Re: Modest proposal to extend TableAM API for controlling cluster commands - Mailing list pgsql-hackers

From David G. Johnston
Subject Re: Modest proposal to extend TableAM API for controlling cluster commands
Date
Msg-id CAKFQuwY_xuyeRDXJ9pOMGTDurQ=c6BY7tJFw9Tu5weLETgkyBg@mail.gmail.com
Whole thread Raw
In response to Re: Modest proposal to extend TableAM API for controlling cluster commands  (Mark Dilger <mark.dilger@enterprisedb.com>)
Responses Re: Modest proposal to extend TableAM API for controlling cluster commands
List pgsql-hackers
On Wed, Jun 15, 2022 at 11:23 PM Mark Dilger <mark.dilger@enterprisedb.com> wrote:

> On Jun 15, 2022, at 8:50 PM, David G. Johnston <david.g.johnston@gmail.com> wrote:
>
> On Wed, Jun 15, 2022 at 8:18 PM Andres Freund <andres@anarazel.de> wrote:
> > If a simple callback like
> > relation_supports_cluster(Relation rel) is too simplistic
>
> Seems like it should be called: relation_supports_compaction[_by_removal_of_interspersed_dead_tuples]

Ok.

> Basically, if the user tells the table to make itself smaller on disk by removing dead tuples, should we support the case where the Table AM says: "Sorry, I cannot do that"?

I submit that's the only sane thing to do if the table AM already guarantees that the table will always be fully compacted.  There is no justification for forcing the table contents to be copied without benefit.

I accept that this is a valid outcome that should be accommodated for.

> If yes, then naming the table explicitly should elicit an error.  Having the table chosen implicitly should provoke a warning.  For ALTER TABLE CLUSTER there should be an error: which makes the implicit CLUSTER command a non-factor.

I'm basically fine with how you would design the TAM, but I'm going to argue again that the core project should not dictate these decisions.  The TAM's relation_supports_compaction() function can return true/false, or raise an error.  If raising an error is the right action, the TAM can do that. 
 
If the core code makes that decision, the TAM can't override, and that paints TAM authors into a corner.

The core code has to decide what the template pattern code looks like, including what things it will provide and what it requires extensions to provide.  To a large extent, providing a consistent end-user experience is the template's, and thus core code's, job.
 
How about a TAM that implements a write-once, read-many logic.  You get one multi-insert, and forever after you can't modify it (other than to drop the table, or perhaps to truncate it).

So now the AM wants to ignore ALTER TABLE, INSERT, and DELETE commands.

  That's a completely made-up-on-the-spot example, but it's not entirely without merit.

In what sense does this made-up TAM conflict with mvcc and wal?  It doesn't have all the features of heap, but that's not the same thing as violating mvcc or breaking wal.


I am nowhere near informed enough to speak to the implementation details here, and my imagination is probably lacking too, but I'll accept that the current system does indeed make assumptions in the template design that are now being seen as incorrect in light of new algorithms.

But you are basically proposing a reworking of the existing system into one that makes pretty much any SQL Command something that a TAM can treat as being an optional request by the user; whereas today the system presumes that the implementations will respond to these commands.  And to make this change without any core code having such a need.
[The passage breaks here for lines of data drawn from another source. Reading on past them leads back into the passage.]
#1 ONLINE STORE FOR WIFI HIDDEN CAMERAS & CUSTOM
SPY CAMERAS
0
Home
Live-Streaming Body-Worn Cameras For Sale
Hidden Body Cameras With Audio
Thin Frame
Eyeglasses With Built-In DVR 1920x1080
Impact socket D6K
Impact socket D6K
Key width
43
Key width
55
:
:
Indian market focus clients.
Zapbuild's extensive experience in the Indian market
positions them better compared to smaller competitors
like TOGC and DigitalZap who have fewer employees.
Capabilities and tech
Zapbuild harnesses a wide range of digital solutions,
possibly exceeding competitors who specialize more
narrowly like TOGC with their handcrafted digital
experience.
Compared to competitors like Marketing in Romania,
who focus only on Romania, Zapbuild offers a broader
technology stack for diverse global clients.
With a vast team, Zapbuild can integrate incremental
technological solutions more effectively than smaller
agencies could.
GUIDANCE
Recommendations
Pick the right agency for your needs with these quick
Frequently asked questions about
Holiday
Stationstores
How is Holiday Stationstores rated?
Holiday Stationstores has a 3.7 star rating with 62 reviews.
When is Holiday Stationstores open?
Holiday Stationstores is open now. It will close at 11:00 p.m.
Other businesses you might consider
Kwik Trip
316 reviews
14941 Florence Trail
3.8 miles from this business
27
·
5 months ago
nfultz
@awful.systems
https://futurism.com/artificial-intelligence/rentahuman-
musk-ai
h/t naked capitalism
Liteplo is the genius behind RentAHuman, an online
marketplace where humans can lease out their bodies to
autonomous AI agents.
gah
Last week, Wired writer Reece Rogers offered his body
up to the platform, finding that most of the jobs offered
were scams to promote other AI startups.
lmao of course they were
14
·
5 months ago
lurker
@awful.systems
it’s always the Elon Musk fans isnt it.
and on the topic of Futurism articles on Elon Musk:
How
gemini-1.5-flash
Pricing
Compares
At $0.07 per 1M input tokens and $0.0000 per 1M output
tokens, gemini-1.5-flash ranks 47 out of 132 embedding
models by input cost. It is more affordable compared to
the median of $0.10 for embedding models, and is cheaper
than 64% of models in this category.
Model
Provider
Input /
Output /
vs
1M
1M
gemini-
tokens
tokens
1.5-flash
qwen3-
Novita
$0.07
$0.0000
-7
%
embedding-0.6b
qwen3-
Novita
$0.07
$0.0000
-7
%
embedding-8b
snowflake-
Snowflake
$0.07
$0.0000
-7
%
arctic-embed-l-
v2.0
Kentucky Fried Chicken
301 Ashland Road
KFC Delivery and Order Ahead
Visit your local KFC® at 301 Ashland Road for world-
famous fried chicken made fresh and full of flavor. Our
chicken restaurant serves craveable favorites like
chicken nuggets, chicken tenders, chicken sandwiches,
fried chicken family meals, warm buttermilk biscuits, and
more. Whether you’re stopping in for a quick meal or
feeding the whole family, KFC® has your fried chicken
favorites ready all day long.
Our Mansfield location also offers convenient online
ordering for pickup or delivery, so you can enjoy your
Or even a working extension that can be incorporated during development.  And, as per the above, all of this requires coming to some kind of agreement on the desired user experience (I don't immediately accept the "let the AM decide" option).

Anyway, that was mostly my attempt at Devil's Advocate.
I was going to originally post that the template simply inspect whether the new physical relation file, after the copy was requested, had a non-zero size, and if so finish performing the swap the way we do today, otherwise basically abort (or otherwise perform the minimal amount of catalog changes) so the existing relation file continues to be pointed at.  Something to consider with a smaller API footprint than a gatekeeper hook.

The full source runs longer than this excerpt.